Originally published Wednesday, 11 December 2013.
I am exactly one 675 Things You Need to Know About Marriage Before You Get Married (or Even Think about Thinking About Getting Married article away from having a bouquet toss of my own. With my laptop.
Has anyone else had enough? Have we reached the limit? Because I feel as though my Facebook wall is about to burst at the seams. We, the internet users, have been binging on too many of these popcorn truths. And I am sooooo one of the guilty ones.
It really seems like for every "marriage isn't about you" article there is a "marriage is allllll about you" article. For every what to do article, there are a precise number of what not to do counterparts. They argue in circles for and against each other.
They are some of the most simultaneously lovely and frightening pieces of prose I have ever read. And that's coming from someone who has read a lot of Edgar Allen Poe in her day.
Sentence after pounding sentence hammering into the place in my single gal brain that makes me say, "forget it!" If no one seems to be able to do this well, perhaps I'm not really interested in doing it after all. What's the point?
It seems that really the only thing any of us needs to know about marriage (of course, from what I've gathered by being on the outside looking in) is that it is both hard and good. And that no one really, really has a whitewashed method for what works and doesn't. People are different. Relationships are different.
God is creative, and His ways are, too. And marriage definitely seems to fall in that realm.
So, I'm not really convinced that we can quantify marriage. It's like following a sure-fire way to obtaining happiness. Or joy. We can pretend that we have that figured out well enough, or at least have gained a method or two on how to remedy unhappiness temporarily.
Anyone will tell you that happiness can't be bought. At least, not a lifetime supply of it.
Surprising then, isn't it, that we can't fix our problems by reading a step-by-step article articulating the ducks we must have in order before we can ever be ready to "take that step?"
And it must also follow that "liking" an article and arguing about something irrelevant in the comments section doesn't prepare us for the bicker battles about socks on the floor, or whether or not the toilet paper should be rolled for the over or under-handed grab. (Overhanded.)
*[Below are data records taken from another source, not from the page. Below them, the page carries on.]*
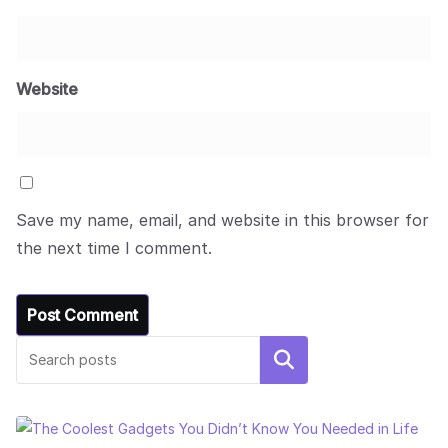
Website
Save my name, email, and website in this browser for
the next time I comment.
Search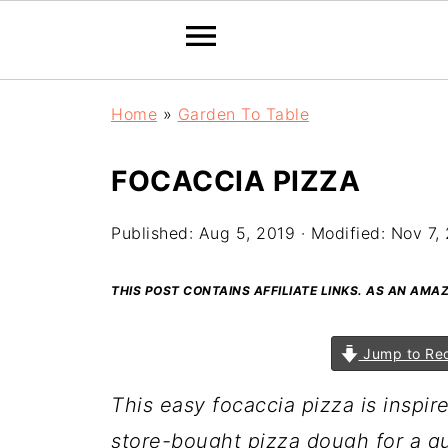
Home
»
Garden To Table
FOCACCIA PIZZA
Published:
Aug 5, 2019
· Modified:
Nov 7,
THIS POST CONTAINS AFFILIATE LINKS. AS AN AM
Jump to Re
This easy focaccia pizza is inspir
store-bought pizza dough for a qu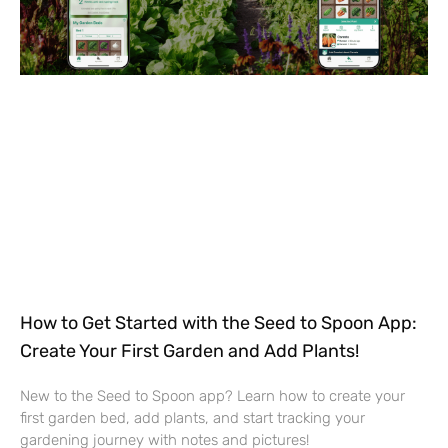
How to Get Started with the Seed to Spoon App:
Create Your First Garden and Add Plants!
New to the Seed to Spoon app? Learn how to create your
first garden bed, add plants, and start tracking your
gardening journey with notes and pictures!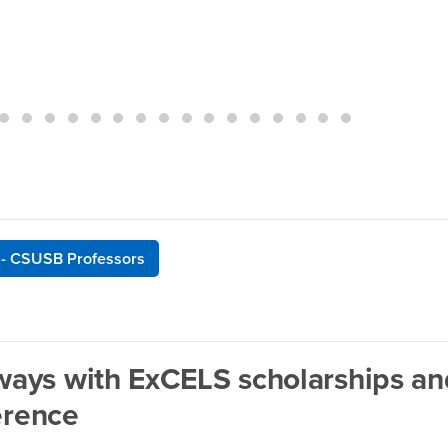
 - CSUSB Professors
ays with ExCELS scholarships an
erence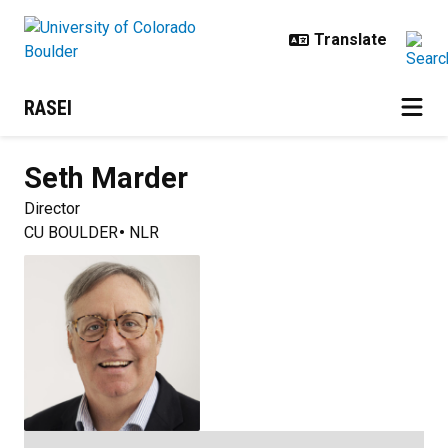
Skip to main content
RASEI
Seth
Marder
Director
CU BOULDER
NLR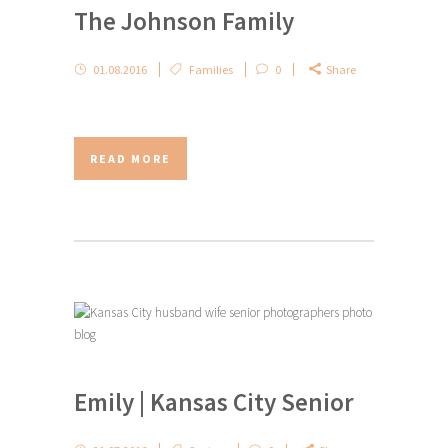
The Johnson Family
01.08.2016
Families
0
Share
READ MORE
Emily | Kansas City Senior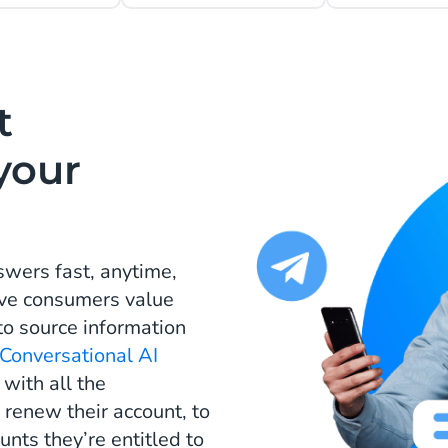
t
your
wers fast, anytime,
tive consumers value
 to source information
Conversational AI
ith all the
renew their account, to
unts they’re entitled to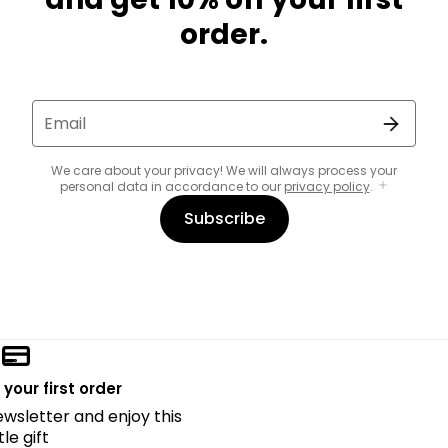
order.
Email
We care about your privacy! We will always process your
personal data in accordance to our
privacy policy
.
Subscribe
 your first order
ewsletter and enjoy this
ttle gift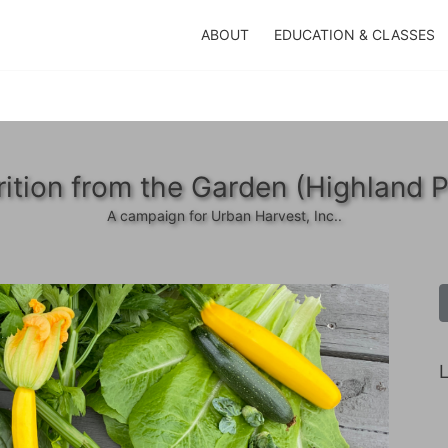
ABOUT
EDUCATION & CLASSES
rition from the Garden (Highland P
A campaign for Urban Harvest, Inc..
L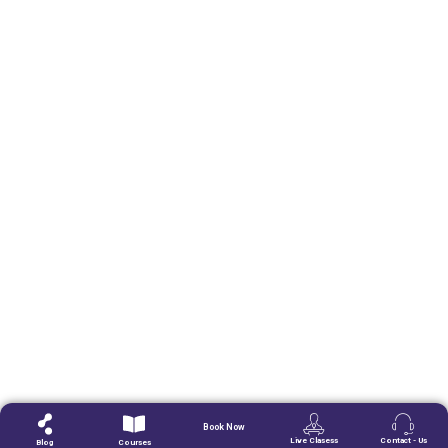
Book Now
Live Clasess
Contact - Us
Blog
Courses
I've been lucky enough to learn about marriage from my parents. They love each other like they love me. Giving of time. Of talents. Of strengths. They've held me up in times of financial crises, in heartbreak and disappointment. And I know they've done the same for each other.
I've learned about marriage from an old friend whose husband is in the Navy. While he's away, she explained that women equate her to this strong, miraculous person. To be able to live life knowing her husband is far away. Beyond the means of a phone call or even an email. She doesn't see it that way though.
"I'm not superwoman," she said. "I just do what I have to do."
I've learned more about what love looks like from those two sentences than I have from at least 20 articles arguing around the same topic.
Please do not misunderstand, I am so thankful for lovely married people making attempts to guide others in their daily walks with the person they've chosen to stand beside them. You are doing a brave thing, trying to put to words your struggles and victories.
I'm just saying that maybe we should take the noise of those articles with a grain of salt. Maybe in order to be ready for marriage we should open our eyes to the needs of others around us. To escape from the internet noise and pay attention to the flesh and blood we have (or eventually will) cling to. And to begin listening to one another with our ears instead of our distracted, buzz-fed eyes.